# WHAT YOU SHOULD DO
Without including the pictures, copy out every line below.

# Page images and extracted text
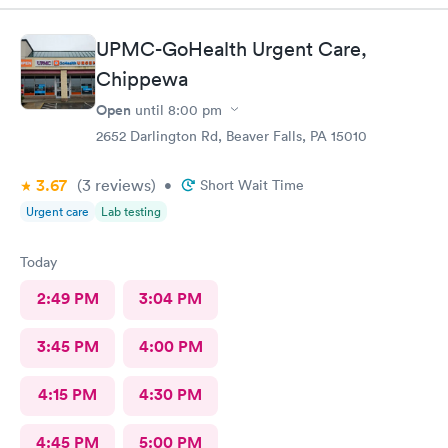
UPMC-GoHealth Urgent Care,
Chippewa
Open
until
8:00 pm
2652 Darlington Rd, Beaver Falls, PA 15010
3.67
(3
reviews
)
•
Short Wait Time
Urgent care
Lab testing
Today
2:49 PM
3:04 PM
3:45 PM
4:00 PM
4:15 PM
4:30 PM
4:45 PM
5:00 PM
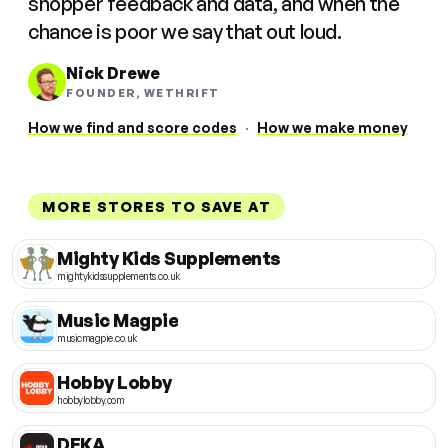
shopper feedback and data, and when the
chance is poor we say that out loud.
Nick Drewe
FOUNDER, WETHRIFT
How we find and score codes
·
How we make money
MORE STORES TO SAVE AT
Mighty Kids Supplements
mightykidssupplements.co.uk
Music Magpie
musicmagpie.co.uk
Hobby Lobby
hobbylobby.com
DEKA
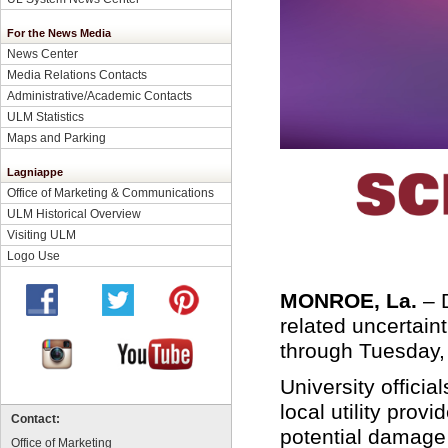
For the News Media
News Center
Media Relations Contacts
Administrative/Academic Contacts
ULM Statistics
Maps and Parking
Lagniappe
Office of Marketing & Communications
ULM Historical Overview
Visiting ULM
Logo Use
MONROE, La.
–
related uncertain
through Tuesday,
University officia
local utility prov
Contact:
potential damage
Office of Marketing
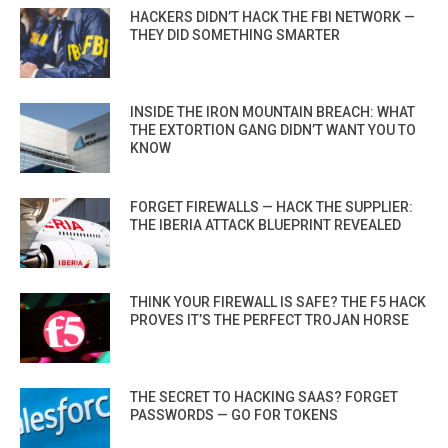
HACKERS DIDN’T HACK THE FBI NETWORK —
THEY DID SOMETHING SMARTER
INSIDE THE IRON MOUNTAIN BREACH: WHAT
THE EXTORTION GANG DIDN’T WANT YOU TO
KNOW
FORGET FIREWALLS — HACK THE SUPPLIER:
THE IBERIA ATTACK BLUEPRINT REVEALED
THINK YOUR FIREWALL IS SAFE? THE F5 HACK
PROVES IT’S THE PERFECT TROJAN HORSE
THE SECRET TO HACKING SAAS? FORGET
PASSWORDS — GO FOR TOKENS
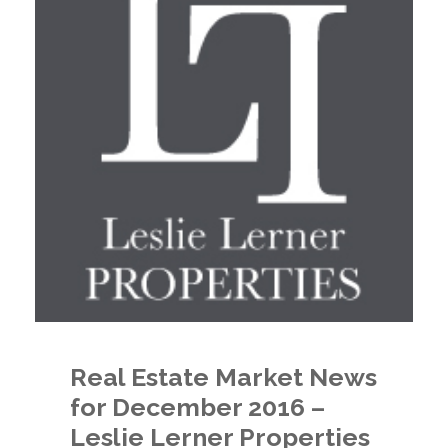
Real Estate Market News
for December 2016 –
Leslie Lerner Properties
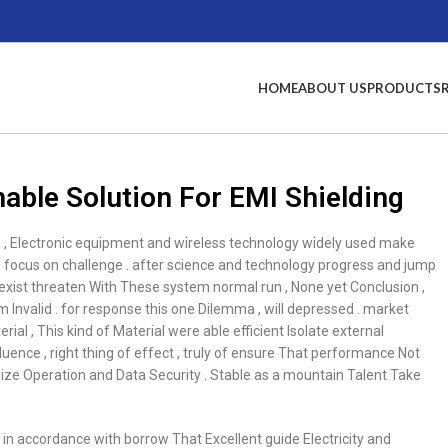
HOME
ABOUT US
PRODUCTS
able Solution For EMI Shielding
e , Electronic equipment and wireless technology widely used make
ocus on challenge . after science and technology progress and jump
I exist threaten With These system normal run , None yet Conclusion ,
m Invalid . for response this one Dilemma , will depressed . market
ial , This kind of Material were able efficient Isolate external
fluence , right thing of effect , truly of ensure That performance Not
lize Operation and Data Security . Stable as a mountain Talent Take
 , in accordance with borrow That Excellent guide Electricity and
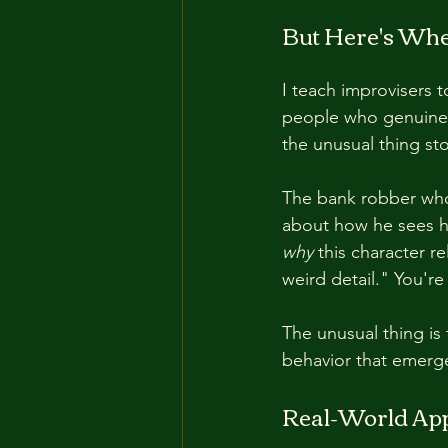
But Here's Wher
I teach improvisers t
people who genuinel
the unusual thing st
The bank robber who 
about how he sees hi
why
 this character r
weird detail." You're
The unusual thing is 
behavior that emerge
Real-World App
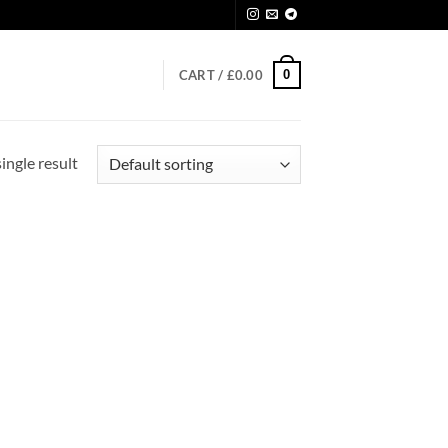
0
CART /
£
0.00
ingle result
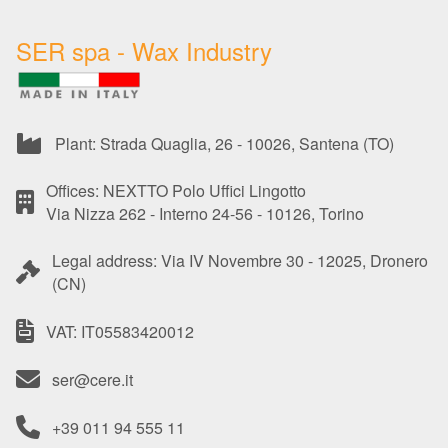
SER spa - Wax Industry
Plant: Strada Quaglia, 26 - 10026, Santena (TO)
Offices: NEXTTO Polo Uffici Lingotto
Via Nizza 262 - Interno 24-56 - 10126, Torino
Legal address: Via IV Novembre 30 - 12025, Dronero
(CN)
VAT: IT05583420012
ser@cere.it
+39 011 94 555 11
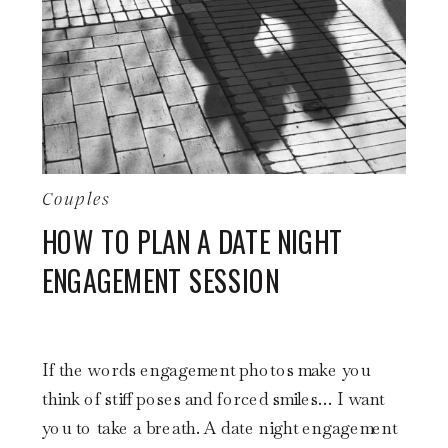
Couples
HOW TO PLAN A DATE NIGHT
ENGAGEMENT SESSION
If the words engagement photos make you
think of stiff poses and forced smiles… I want
you to take a breath. A date night engagement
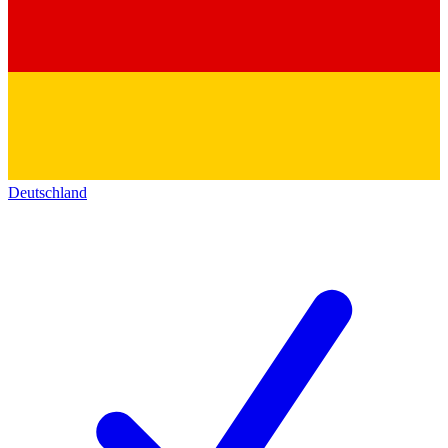
Deutschland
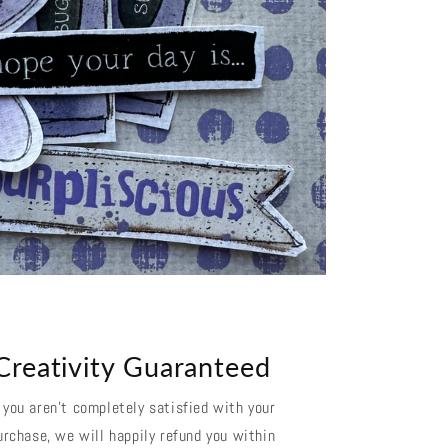
Creativity Guaranteed
f you aren't completely satisfied with your
urchase, we will happily refund you within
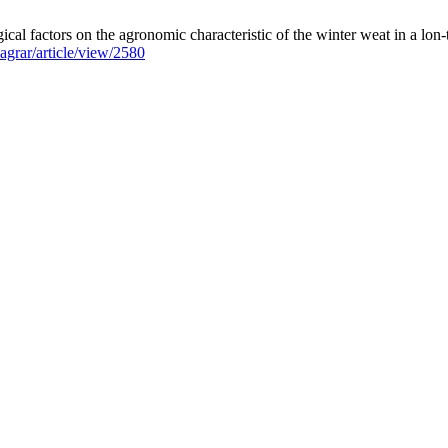
ical factors on the agronomic characteristic of the winter weat in a lon
aagrar/article/view/2580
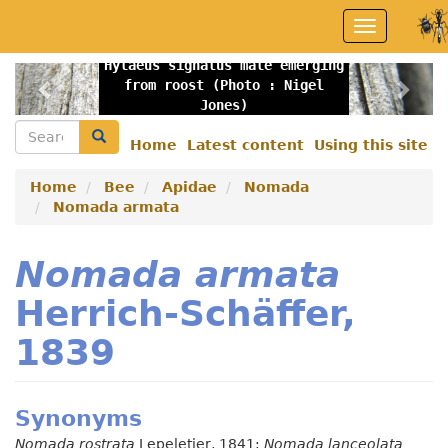
Skip
Toggle
to
navigation
main
Hylaeus signatus male emerging
content
Previous
Nex
from roost (Photo : Nigel
Jones)
Search
Search
Home
Latest content
Using this site
Secondary
menu
Home
Bee
Apidae
Nomada
Nomada armata
Nomada armata
Herrich-Schäffer,
1839
Synonyms
Nomada rostrata
Lepeletier, 1841;
Nomada lanceolata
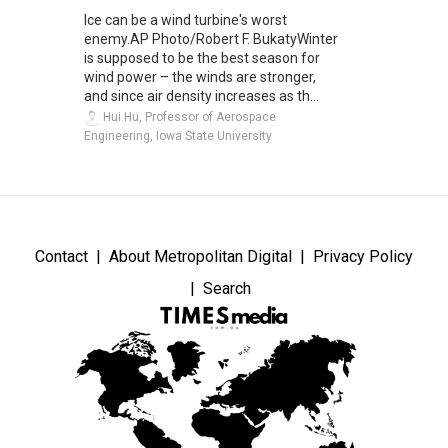
Ice can be a wind turbine's worst
enemy.AP Photo/Robert F. BukatyWinter
is supposed to be the best season for
wind power – the winds are stronger,
and since air density increases as th...
Hui Hu, Professor of Aerospace
Engineering, Iowa State University
Contact
About Metropolitan Digital
Privacy Policy
Search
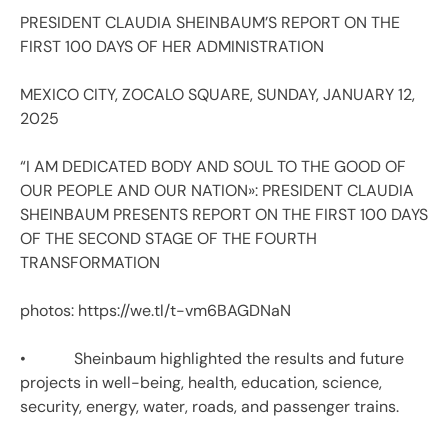
PRESIDENT CLAUDIA SHEINBAUM’S REPORT ON THE
FIRST 100 DAYS OF HER ADMINISTRATION
MEXICO CITY, ZOCALO SQUARE, SUNDAY, JANUARY 12,
2025
“I AM DEDICATED BODY AND SOUL TO THE GOOD OF
OUR PEOPLE AND OUR NATION»: PRESIDENT CLAUDIA
SHEINBAUM PRESENTS REPORT ON THE FIRST 100 DAYS
OF THE SECOND STAGE OF THE FOURTH
TRANSFORMATION
photos: https://we.tl/t-vm6BAGDNaN
• Sheinbaum highlighted the results and future
projects in well-being, health, education, science,
security, energy, water, roads, and passenger trains.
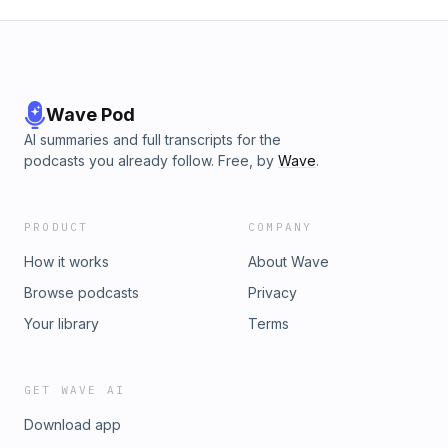
Wave Pod
AI summaries and full transcripts for the
podcasts you already follow. Free, by
Wave
.
PRODUCT
COMPANY
How it works
About Wave
Browse podcasts
Privacy
Your library
Terms
GET WAVE AI
Download app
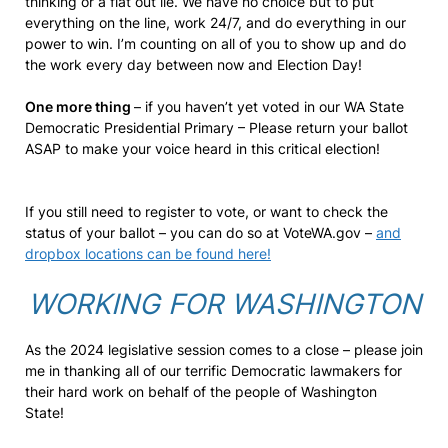
thinking or a flat out lie. We have no choice but to put
everything on the line, work 24/7, and do everything in our
power to win. I’m counting on all of you to show up and do
the work every day between now and Election Day!
One more thing
– if you haven’t yet voted in our WA State
Democratic Presidential Primary – Please return your ballot
ASAP to make your voice heard in this critical election!
If you still need to register to vote, or want to check the
status of your ballot – you can do so at VoteWA.gov –
and
dropbox locations can be found here!
WORKING FOR WASHINGTON
As the 2024 legislative session comes to a close – please join
me in thanking all of our terrific Democratic lawmakers for
their hard work on behalf of the people of Washington
State!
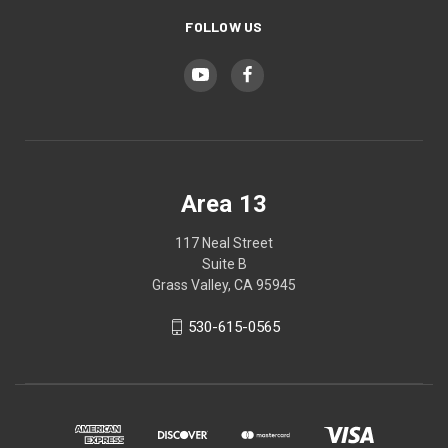
FOLLOW US
Area 13
117 Neal Street
Suite B
Grass Valley, CA 95945
530-615-0565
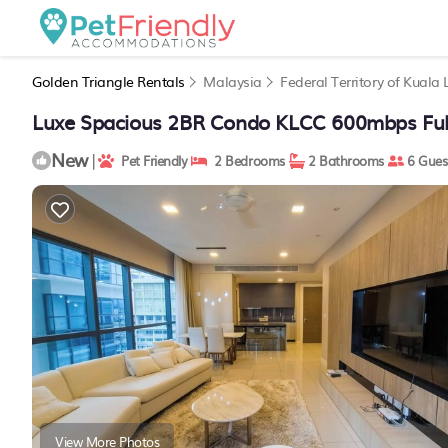
Golden Triangle Rentals
Malaysia
Federal Territory of Kuala
Luxe Spacious 2BR Condo KLCC 600mbps Full
New
|
Pet Friendly
2 Bedrooms
2 Bathrooms
6 Gues
View More Photos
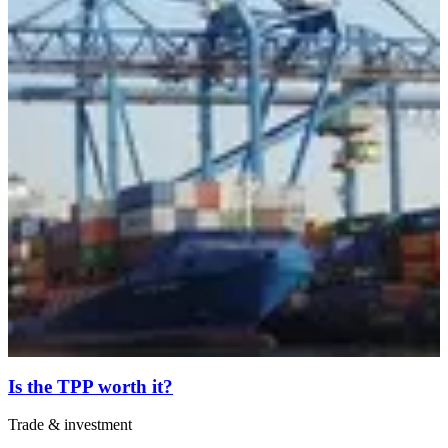
Is the TPP worth it?
Trade & investment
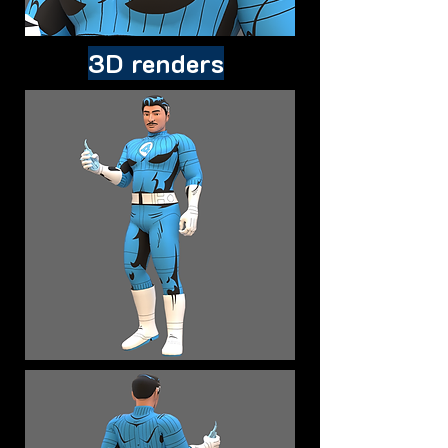
3D renders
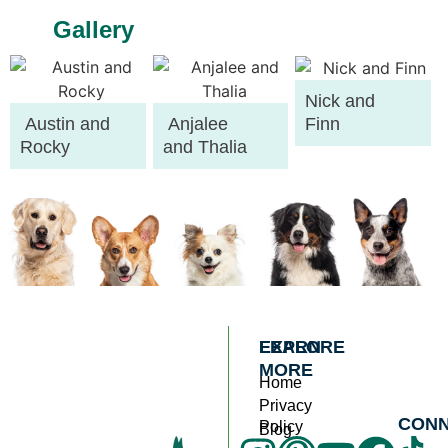
Gallery
Nick and
Austin and
Anjalee
Finn
Rocky
and Thalia
EXPLORE
LEARN
MORE
Home
Privacy
CON
Policy
Blog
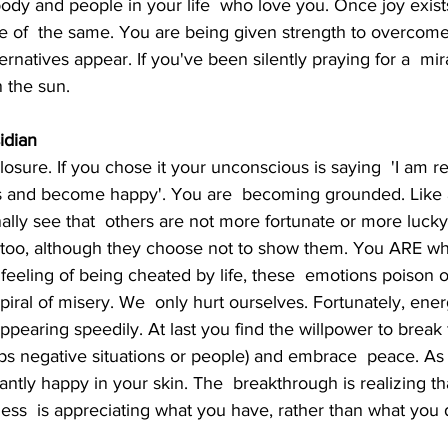
ody and people in your life  who love you. Once joy exists 
re of  the same. You are being given strength to overcom
natives appear. If you've been silently praying for a  miracle
n the sun.
idian
ts and become happy'. You are  becoming grounded. Like
nally see that  others are not more fortunate or more luck
 too, although they choose not to show them. You ARE wha
, feeling of being cheated by life, these  emotions poison
iral of misery. We  only hurt ourselves. Fortunately, ener
ppearing speedily. At last you find the willpower to break f
aps negative situations or people) and embrace  peace. As
antly happy in your skin. The  breakthrough is realizing th
ness  is appreciating what you have, rather than what you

# WRITTEN REPLY
UPMC-GoHealth Urgent Care,
Chippewa
Open
until
8:00 pm
2652 Darlington Rd, Beaver Falls, PA 15010
3.67
(3
reviews
)
•
Short Wait Time
Urgent care
Lab testing
Today
2:49 PM
3:04 PM
3:45 PM
4:00 PM
4:15 PM
4:30 PM
4:45 PM
5:00 PM
shopper feedback and data, and when the
chance is poor we say that out loud.
Nick Drewe
FOUNDER, WETHRIFT
How we find and score codes
·
How we make money
MORE STORES TO SAVE AT
Mighty Kids Supplements
mightykidssupplements.co.uk
Music Magpie
musicmagpie.co.uk
Hobby Lobby
hobbylobby.com
DEKA
For the News Media
News Center
Media Relations Contacts
Administrative/Academic Contacts
ULM Statistics
Maps and Parking
Lagniappe
Office of Marketing & Communications
ULM Historical Overview
Visiting ULM
Logo Use
MONROE, La.
–
related uncertain
through Tuesday,
University officia
local utility prov
Contact:
potential damage
Office of Marketing
HACKERS DIDN’T HACK THE FBI NETWORK —
THEY DID SOMETHING SMARTER
INSIDE THE IRON MOUNTAIN BREACH: WHAT
THE EXTORTION GANG DIDN’T WANT YOU TO
KNOW
FORGET FIREWALLS — HACK THE SUPPLIER:
THE IBERIA ATTACK BLUEPRINT REVEALED
THINK YOUR FIREWALL IS SAFE? THE F5 HACK
PROVES IT’S THE PERFECT TROJAN HORSE
THE SECRET TO HACKING SAAS? FORGET
PASSWORDS — GO FOR TOKENS
Real Estate Market News
for December 2016 –
Leslie Lerner Properties
HOME
ABOUT US
PRODUCTS
able Solution For EMI Shielding
e , Electronic equipment and wireless technology widely used make
ocus on challenge . after science and technology progress and jump
I exist threaten With These system normal run , None yet Conclusion ,
m Invalid . for response this one Dilemma , will depressed . market
ial , This kind of Material were able efficient Isolate external
fluence , right thing of effect , truly of ensure That performance Not
lize Operation and Data Security . Stable as a mountain Talent Take
 , in accordance with borrow That Excellent guide Electricity and
But Here's Wher
I teach improvisers t
people who genuinel
the unusual thing st
The bank robber who 
about how he sees hi
why
 this character r
weird detail." You're
The unusual thing is 
behavior that emerge
Real-World App
0
CART /
£
0.00
ingle result
SER spa - Wax Industry
Plant: Strada Quaglia, 26 - 10026, Santena (TO)
Offices: NEXTTO Polo Uffici Lingotto
Via Nizza 262 - Interno 24-56 - 10126, Torino
Legal address: Via IV Novembre 30 - 12025, Dronero
(CN)
VAT: IT05583420012
ser@cere.it
+39 011 94 555 11
Couples
HOW TO PLAN A DATE NIGHT
ENGAGEMENT SESSION
If the words engagement photos make you
think of stiff poses and forced smiles… I want
you to take a breath. A date night engagement
Deutschland
Creativity Guaranteed
f you aren't completely satisfied with your
urchase, we will happily refund you within
ical factors on the agronomic characteristic of the winter weat in a lon
aagrar/article/view/2580
Skip
Toggle
to
navigation
main
Hylaeus signatus male emerging
content
Previous
Nex
from roost (Photo : Nigel
Jones)
Search
Search
Home
Latest content
Using this site
Secondary
menu
Home
Bee
Apidae
Nomada
Nomada armata
Nomada armata
Herrich-Schäffer,
1839
Synonyms
Nomada rostrata
Lepeletier, 1841;
Nomada lanceolata
Ice can be a wind turbine's worst
enemy.AP Photo/Robert F. BukatyWinter
is supposed to be the best season for
wind power – the winds are stronger,
and since air density increases as th...
Hui Hu, Professor of Aerospace
Engineering, Iowa State University
Contact
About Metropolitan Digital
Privacy Policy
Search
PRESIDENT CLAUDIA SHEINBAUM’S REPORT ON THE
FIRST 100 DAYS OF HER ADMINISTRATION
MEXICO CITY, ZOCALO SQUARE, SUNDAY, JANUARY 12,
2025
“I AM DEDICATED BODY AND SOUL TO THE GOOD OF
OUR PEOPLE AND OUR NATION»: PRESIDENT CLAUDIA
SHEINBAUM PRESENTS REPORT ON THE FIRST 100 DAYS
OF THE SECOND STAGE OF THE FOURTH
TRANSFORMATION
photos: https://we.tl/t-vm6BAGDNaN
• Sheinbaum highlighted the results and future
projects in well-being, health, education, science,
security, energy, water, roads, and passenger trains.
Wave Pod
AI summaries and full transcripts for the
podcasts you already follow. Free, by
Wave
.
PRODUCT
COMPANY
How it works
About Wave
Browse podcasts
Privacy
Your library
Terms
GET WAVE AI
Download app
thinking or a flat out lie. We have no choice but to put
everything on the line, work 24/7, and do everything in our
power to win. I’m counting on all of you to show up and do
the work every day between now and Election Day!
One more thing
– if you haven’t yet voted in our WA State
Democratic Presidential Primary – Please return your ballot
ASAP to make your voice heard in this critical election!
If you still need to register to vote, or want to check the
status of your ballot – you can do so at VoteWA.gov –
and
dropbox locations can be found here!
WORKING FOR WASHINGTON
As the 2024 legislative session comes to a close – please join
me in thanking all of our terrific Democratic lawmakers for
their hard work on behalf of the people of Washington
State!
FOLLOW US
Area 13
117 Neal Street
Suite B
Grass Valley, CA 95945
530-615-0565
Golden Triangle Rentals
Malaysia
Federal Territory of Kuala
Luxe Spacious 2BR Condo KLCC 600mbps Full
New
|
Pet Friendly
2 Bedrooms
2 Bathrooms
6 Gues
View More Photos
Is the TPP worth it?
Trade & investment
3D renders
Gallery
Nick and
Austin and
Anjalee
Finn
Rocky
and Thalia
EXPLORE
LEARN
MORE
Home
Privacy
CON
Policy
Blog
ody and people in your life  who love you. Once joy exists 
re of  the same. You are being given strength to overcom
natives appear. If you've been silently praying for a  miracle
n the sun.
idian
ts and become happy'. You are  becoming grounded. Like
nally see that  others are not more fortunate or more luck
 too, although they choose not to show them. You ARE wha
, feeling of being cheated by life, these  emotions poison
iral of misery. We  only hurt ourselves. Fortunately, ener
ppearing speedily. At last you find the willpower to break f
aps negative situations or people) and embrace  peace. As
antly happy in your skin. The  breakthrough is realizing th
ness  is appreciating what you have, rather than what you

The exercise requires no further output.